A March 13 staff memo said Darvin and Lian Boatwright were the buyers.
In May 2017, residents living near the property expressed an interest in preserving it in its natural state because of the prevalence of wildlife on it. The board members learned that no neighborhood association existed in that area, so they did not have the option of directing staff to try to negotiate a sale with such an organization. As a result, the commissioners asked staff to work on the sale of the land for a single-family home.
Commissioner Paul Caragiulo later asked staff to ascertain that the property would not be needed for stormwater purposes before any sale was negotiated. A March 13 staff memo acknowledged that action: “It has been determined that the County has no future plans to utilize this property.”
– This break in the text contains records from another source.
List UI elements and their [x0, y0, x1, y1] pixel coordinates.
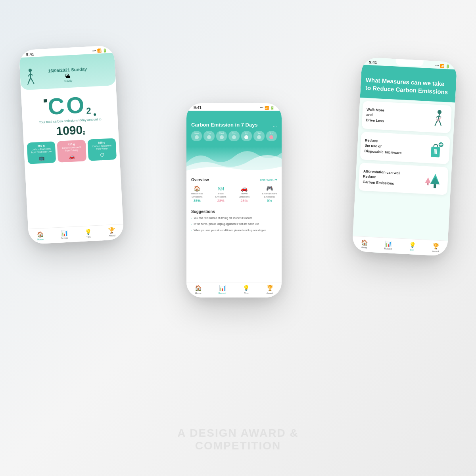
- card-electricity: 297 g Carbon Emissions from Electricity …: [27, 141, 56, 164]
- svg-line-6: [28, 82, 29, 84]
- cards-row: 297 g Carbon Emissions from Electricity …: [23, 135, 120, 167]
- co2-c: C: [47, 93, 65, 119]
- phones-container: 9:41 ▪▪▪ 📶 🔋: [0, 0, 476, 476]
- nav-home-award[interactable]: 🏆 Award: [108, 227, 115, 237]
- signal-icon-r: ▪▪▪: [260, 106, 263, 109]
- nav-tips-record[interactable]: 📊 Record: [384, 240, 392, 250]
- tip-text-trees: Afforestation can wellReduceCarbon Emiss…: [363, 169, 422, 188]
- week-pills: Mon Tue Wed Thu: [191, 131, 277, 141]
- time-record: 9:41: [194, 106, 202, 110]
- phone-tips: 9:41 ▪▪▪ 📶 🔋 What Measures can we take t…: [352, 57, 457, 256]
- card-water: 865 g Carbon Emissions from Water ⏱: [87, 138, 117, 161]
- sug-item-2: › In the home, please unplug appliances …: [191, 222, 277, 226]
- nav-record-home[interactable]: 🏠 Home: [195, 285, 202, 294]
- tip-card-tableware: Reducethe use ofDisposable Tableware: [360, 132, 450, 164]
- nav-record-tips[interactable]: 💡 Tips: [243, 285, 250, 294]
- svg-line-15: [440, 123, 441, 126]
- nav-tips-tips[interactable]: 💡 Tips: [409, 242, 416, 251]
- pill-tue[interactable]: Tue: [203, 131, 214, 141]
- svg-rect-27: [427, 183, 428, 185]
- tip-illustration-tableware: [425, 139, 446, 160]
- svg-point-0: [29, 69, 32, 72]
- overview-header: Overview This Week ▾: [191, 178, 277, 182]
- suggestions-title: Suggestions: [191, 209, 277, 214]
- nav-home-home[interactable]: 🏠 Home: [36, 231, 44, 241]
- battery-icon: 🔋: [102, 48, 107, 52]
- pill-sat[interactable]: Sat: [253, 131, 264, 141]
- time-tips: 9:41: [369, 60, 377, 65]
- food-icon: 🍽: [215, 185, 226, 192]
- pill-sun[interactable]: Sun: [266, 131, 277, 141]
- overview-title: Overview: [191, 178, 209, 182]
- svg-line-10: [436, 116, 438, 117]
- tip-illustration-walk: [427, 108, 448, 129]
- sug-arrow-2: ›: [191, 223, 192, 226]
- walking-figure-home: [25, 68, 36, 85]
- sug-arrow-3: ›: [191, 229, 192, 233]
- sug-arrow-1: ›: [191, 217, 192, 221]
- battery-icon-t: 🔋: [445, 64, 450, 69]
- nav-home-tips[interactable]: 💡 Tips: [84, 228, 92, 238]
- tips-header: What Measures can we take to Reduce Carb…: [360, 65, 457, 102]
- tips-title: What Measures can we take to Reduce Carb…: [365, 76, 451, 96]
- pill-mon[interactable]: Mon: [191, 131, 202, 141]
- driving-icon: 🚗: [60, 154, 84, 160]
- home-header: 16/05/2021 Sunday 🌥 Cloudy: [19, 53, 116, 90]
- svg-point-8: [438, 110, 442, 114]
- co2-o: O: [65, 92, 84, 118]
- water-icon: ⏱: [90, 152, 115, 159]
- wifi-icon-t: 📶: [440, 64, 445, 68]
- phone-home: 9:41 ▪▪▪ 📶 🔋: [19, 45, 124, 244]
- tip-card-walk: Walk MoreandDrive Less: [362, 101, 452, 133]
- wifi-icon: 📶: [97, 48, 102, 53]
- pill-fri[interactable]: Fri: [241, 131, 252, 141]
- travel-icon: 🚗: [239, 185, 250, 192]
- nav-record-record[interactable]: 📊 Record: [219, 285, 226, 294]
- ov-food: 🍽 FoodEmissions 28%: [215, 185, 226, 203]
- phone-record-inner: 9:41 ▪▪▪ 📶 🔋 Carbon Emission in 7 Days ⋯…: [186, 103, 282, 298]
- time-home: 9:41: [26, 52, 35, 57]
- svg-marker-24: [430, 177, 440, 184]
- nav-record-award[interactable]: 🏆 Award: [267, 285, 273, 294]
- wave-chart: [186, 147, 282, 175]
- wifi-icon-r: 📶: [265, 106, 269, 110]
- nav-home-record[interactable]: 📊 Record: [60, 230, 69, 240]
- svg-line-22: [436, 149, 437, 154]
- sug-item-1: › You can ride instead of driving for sh…: [191, 216, 277, 221]
- dot-right: [94, 113, 96, 116]
- sug-item-3: › When you use your air conditioner, ple…: [191, 228, 277, 233]
- award-nav-icon: 🏆: [108, 227, 115, 234]
- status-icons-tips: ▪▪▪ 📶 🔋: [435, 63, 450, 68]
- dot-left: [44, 99, 47, 102]
- svg-line-5: [31, 78, 33, 81]
- record-title-row: Carbon Emission in 7 Days ⋯: [191, 122, 277, 131]
- tips-nav-icon: 💡: [84, 228, 92, 235]
- weather-icon: 🌥: [65, 72, 71, 79]
- residential-icon: 🏠: [191, 185, 203, 192]
- entertainment-icon: 🎮: [262, 185, 277, 192]
- overview-items: 🏠 ResidentialEmissions 35% 🍽 FoodEmissio…: [191, 185, 277, 203]
- electricity-icon: 📺: [29, 155, 54, 162]
- phone-home-inner: 9:41 ▪▪▪ 📶 🔋: [19, 45, 124, 244]
- watermark: A DESIGN AWARD & COMPETITION: [177, 427, 298, 452]
- signal-icon: ▪▪▪: [92, 49, 96, 52]
- overview-section: Overview This Week ▾ 🏠 ResidentialEmissi…: [186, 175, 282, 206]
- ov-travel: 🚗 TravelEmissions 28%: [239, 185, 250, 203]
- status-icons-record: ▪▪▪ 📶 🔋: [260, 106, 274, 110]
- pill-wed[interactable]: Wed: [216, 131, 227, 141]
- nav-tips-award[interactable]: 🏆 Award: [432, 243, 439, 253]
- status-icons-home: ▪▪▪ 📶 🔋: [92, 48, 107, 53]
- record-nav-icon: 📊: [61, 230, 68, 236]
- svg-rect-25: [434, 184, 436, 188]
- ov-residential: 🏠 ResidentialEmissions 35%: [191, 185, 203, 203]
- co2-sub2: 2: [86, 106, 92, 116]
- record-menu-icon[interactable]: ⋯: [273, 124, 277, 129]
- this-week-label[interactable]: This Week ▾: [259, 178, 277, 182]
- ov-entertainment: 🎮 EntertainmentEmissions 9%: [262, 185, 277, 203]
- nav-tips-home[interactable]: 🏠 Home: [361, 239, 368, 249]
- record-title: Carbon Emission in 7 Days: [191, 122, 258, 128]
- pill-thu[interactable]: Thu: [228, 131, 239, 141]
- signal-icon-t: ▪▪▪: [435, 64, 439, 67]
- phone-record: 9:41 ▪▪▪ 📶 🔋 Carbon Emission in 7 Days ⋯…: [186, 103, 282, 298]
- svg-marker-26: [425, 177, 431, 183]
Both the Bee Ridge/Aberdeen parcels were left over after the completion of the roundabout on Bee Ridge Road in November 2016. They had been purchased in the event they were needed for right of way, staff has explained.
- The parcel at 6901 Bee Ridge Road (3.85 acres): The closing also is set for April 23.
- The parcel at 200 Montana Ave. in Nokomis: The closing is set for May 1.
- The property at 800 W. Perry St. in Englewood: Eight bids have been received, with several higher than $800,000. The board will be asked to consider a sale as part of its April 10 regular meeting agenda.
That parcel was the focus of commission consternation in late December 2017, when the board members learned that the Englewood Community Redevelopment Area (CRA) paid $2,203,656 for that property in 2007 with the intent of combining it with an adjacent parcel to create a neighborhood waterfront park. After residents objected to the plans, the County Commission in 2013 put the 800 W. Perry parcel and the adjacent 50 Southwind Drive land up for sale. On Dec. 12, 2017, the commission voted to market the Perry Street land for $550,000 for another 90 days.
The 50 Southwind Drive parcel has been sold.